Science at the Einstein Tower as a solar observatory

The commissioning of the Einstein Tower in 1924 marked the beginning of a new era of modern solar research in Potsdam and Germany. The tower remained the largest solar research facility in Europe until the Second World War and was one of the most powerful facilities of its kind in the world. The Einstein Tower was originally built to provide evidence of the redshift of spectral lines in the gravitational field of the Sun predicted by Einstein's theory of relativity. However, turbulence on the surface of the Sun produces a blue shift of the same magnitude and superimposes the predicted effect, so that the observations remained inconclusive. Experimental confirmation of the effect was not achieved until the end of the 1950s.

In the centre of the building, a vertically fixed telescope with a lens of 60 cm diameter and 14 m focal length stands on its own foundation. A coelostat is located in the dome, whose two mirrors direct the sunlight into the telescope to the lens objective in the wooden tower. In the basement, the light is directed horizontally into the laboratory through another swivelling mirror. Its centrepiece is the spectrograph room, which is also around 14 m long and extends to the end of the earth wall on the south side of the tower. In this temperature-stabilised room, sunlight is broken down into its spectral components and analysed in order to obtain information about temperature, pressure, magnetic fields, eruptions and other physical processes and conditions on the Sun, in particular its outer layers.

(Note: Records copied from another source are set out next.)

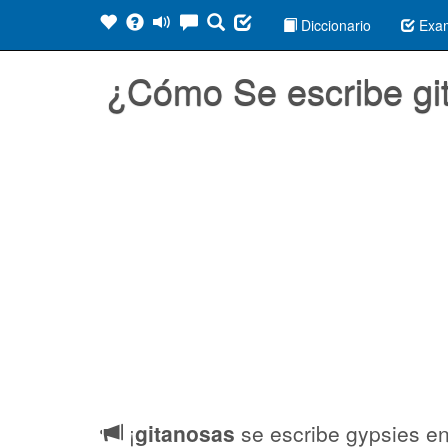
Diccionario
Exa
¿Cómo Se escribe gi
¡
gitanosas
se escribe gypsies en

Erwin Finley Freundlich used the Einstein Tower as a starting point for several expeditions to solar eclipses. On his trip to Sumatra in 1929 to see the solar eclipse, Walter Grotrian recorded the spectrum of the solar corona with his own device. In the following years, his analyses of the measurements revealed that the solar corona has a temperature of more than one million degrees Celsius. Grotrian also created a model of the physical nature of sunspots at the Einstein Tower. Harald von Klüber, one of Freundlich's early colleagues, developed a way of analysing the strength and direction of the magnetic field in sunspots. Another example of scientific success at the Einstein Tower is Horst Künzel's work on delta sunspots, published in 1960, which is still important for predicting radiation eruptions on the Sun.

Between 1943 and the mid-1980s, photographs of the Sun were taken at the Einstein Tower on glass photographic plates, on which in particular the dark sunspots can be seen. The approximately 3000 glass plates are stored in the Einstein Tower and have been digitised and published in the historical plate archive.

Today, the Einstein Tower is the AIP's in-house instrument for solar observations. Its still fully functional equipment enables participation in international measurement campaigns and long-term measurements. In particular, polarisation measurements of sunspots are carried out to investigate the magnetic and velocity field on the surface of the Sun. Researchers at the AIP also use the Einstein Tower to develop and test new experiments and devices before installing them on large-scale equipment such as the GREGOR telescope on Tenerife and to train students.

Among other things, parts of the instruments for the European Space Agency's (ESA) Solar Orbiter space probe, which was launched into space from Cape Canaveral in Florida on 9 February 2020 to study the Sun at close range, were developed in the Einstein Tower. On board the space probe is the STIX X-ray telescope, which was co-developed, tested and optimised at the Einstein Tower. A part of this telescope is still set up as a simulation in the laboratory of the Einstein Tower in order to be able to check the measurement results of Solar Orbiter.

The Einstein Tower today

After renovation and reopening in September 2023, the Einstein Tower is once again fully operational as a solar observatory. In order not to interfere with scientific activities, interior tours are only possible as part of guided tours and on special occasions.